Try it → Print out all of the records exactly; no picture belongs in the result.

Input data →
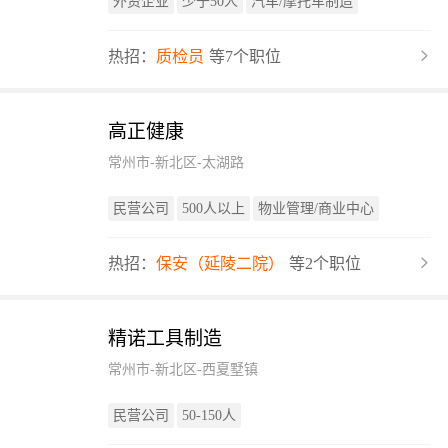
外资企业
少于50人
汽车/摩托车制造
热招：
质检员
等7个职位
高正健康
常州市-新北区-太湖路
民营公司
500人以上
物业管理/商业中心
热招：
保安（延陵二院）
等2个职位
精诺工具制造
常州市-新北区-西夏墅镇
民营公司
50-150人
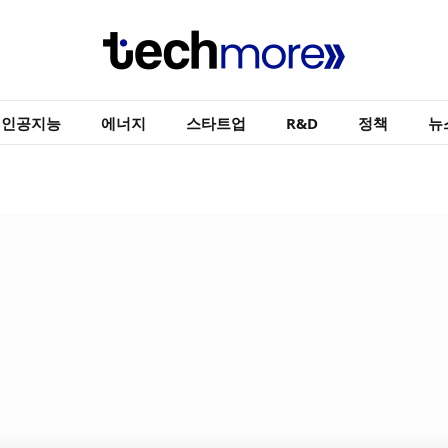
인공지능
에너지
스타트업
R&D
정책
뉴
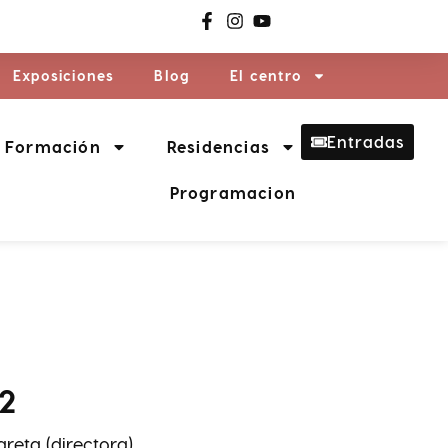
Exposiciones
Blog
El centro
Entradas
Formación
Residencias
Programacion
92
reta (directora)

Answer section →
外资企业
少于50人
汽车/摩托车制造
热招：
质检员
等7个职位
高正健康
常州市-新北区-太湖路
民营公司
500人以上
物业管理/商业中心
热招：
保安（延陵二院）
等2个职位
精诺工具制造
常州市-新北区-西夏墅镇
民营公司
50-150人
인공지능
에너지
스타트업
R&D
정책
뉴
Exposiciones
Blog
El centro
Entradas
Formación
Residencias
Programacion
92
reta (directora)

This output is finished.